La trêve israélo-libanaise vacille après l'ordre de Netanyahou de «frapper avec force» le Hezbollah
Le fragile cessez-le-feu entre Israël et le Hezbollah, prolongé de trois semaines jeudi dernier sous l’égide de l’administration Trump, a volé en éclats samedi. Le premier ministre israélien, Benyamin Netanyahou, a ordonné à son armée de «frapper avec force» les positions du mouvement pro-iranien au Liban, invoquant une série de violations du compromis. Cette décision fait suite à des tirs de roquettes et à des drones explosifs que Tsahal attribue au Hezbollah dans la région de Qantara. Dès lors, la machine de guerre israélienne a riposté en deux vagues meurtrières dans le sud du Liban.
La première salve a frappé en plein jour le district de Nabatiyé. Selon le ministère libanais de la Santé, un camion et une motocyclette ont été visés dans la localité de Yohmor al-Shaqeef, faisant six morts au total. L’armée israélienne a justifié ces tirs en affirmant avoir «éliminé» trois membres du Hezbollah circulant dans un véhicule chargé d’armes, ainsi que deux autres combattants armés. Mais sur le terrain, les secouristes libanais ont dénombré plusieurs civils parmi les victimes, accentuant la colère dans une région déjà exsangue après des mois d’affrontements.

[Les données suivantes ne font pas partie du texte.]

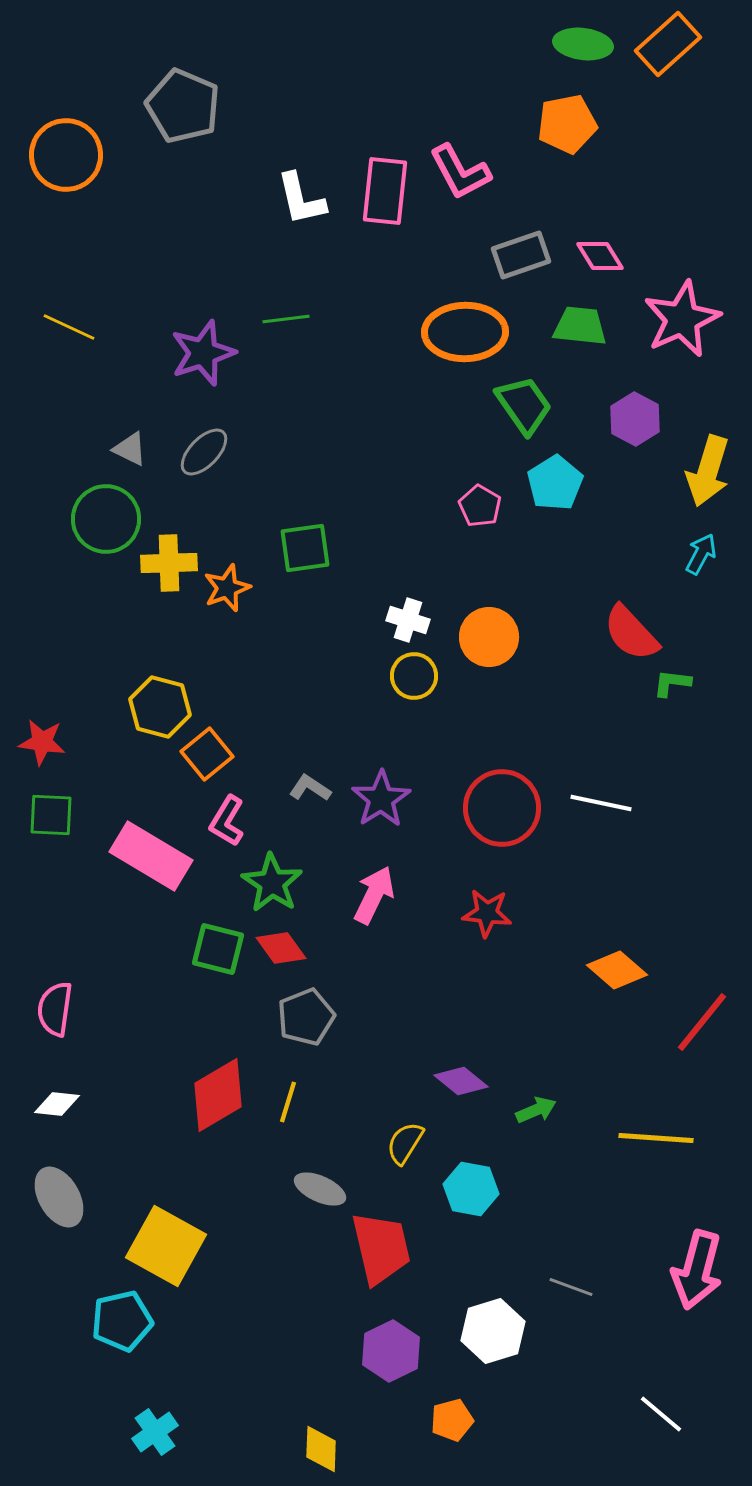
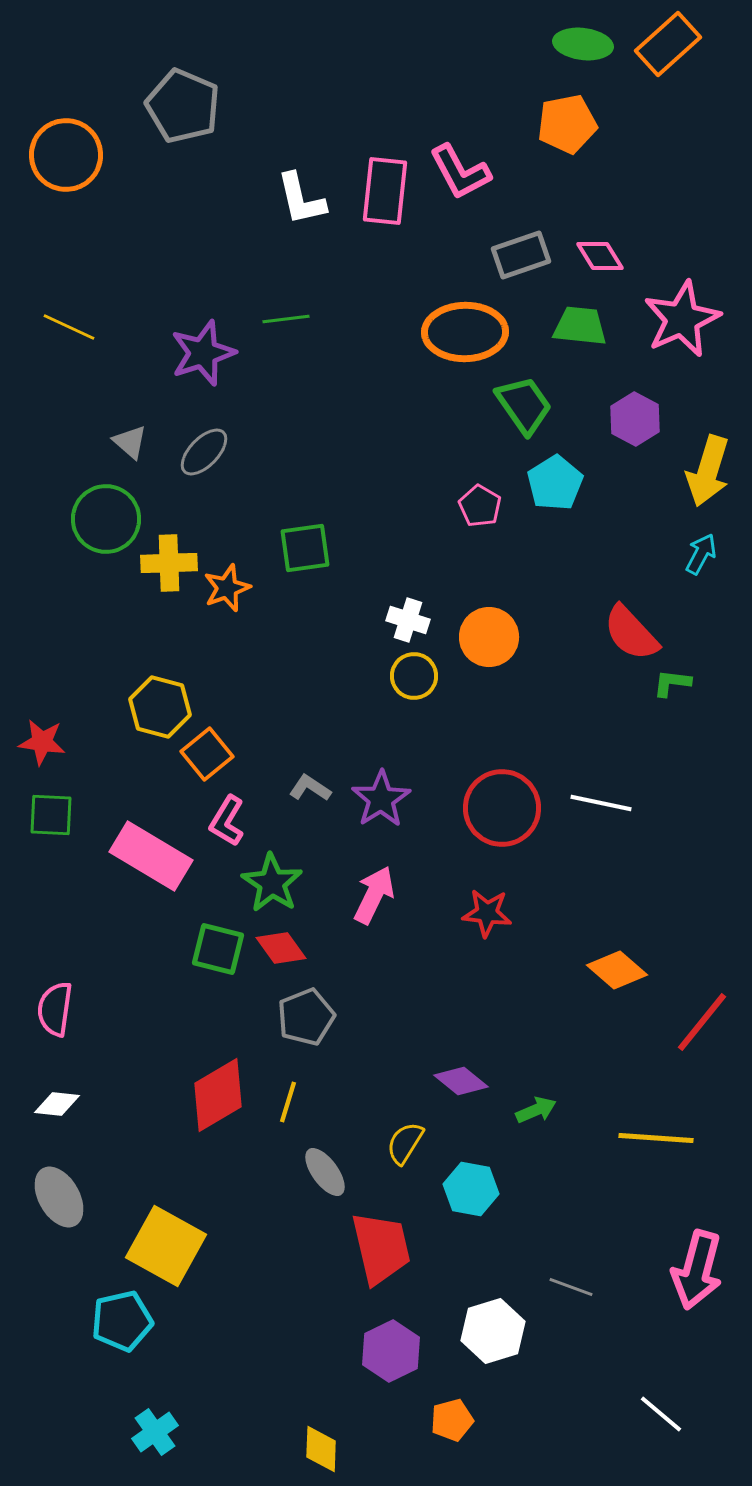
gray triangle at (130, 449): moved 7 px up; rotated 15 degrees clockwise
gray ellipse at (320, 1189): moved 5 px right, 17 px up; rotated 30 degrees clockwise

Dans la soirée, de nouvelles frappes ont visé quatre autres localités — Hadatha, Zepqin, Kherbet Selem et Sultanieh — situées dans les districts de Bint Jbeil, Tyr et Nabatiyé. L’agence officielle ANI a rapporté des destructions d’infrastructures, tandis que Tsahal affirmait avoir ciblé «des infrastructures terroristes du Hezbollah utilisées à des fins militaires». Ce cycle de violence illustre la fragilité d’un cessez-le-feu qui n’avait jamais totalement mis fin aux hostilités, réduisant seulement l’intensité des échanges de tirs.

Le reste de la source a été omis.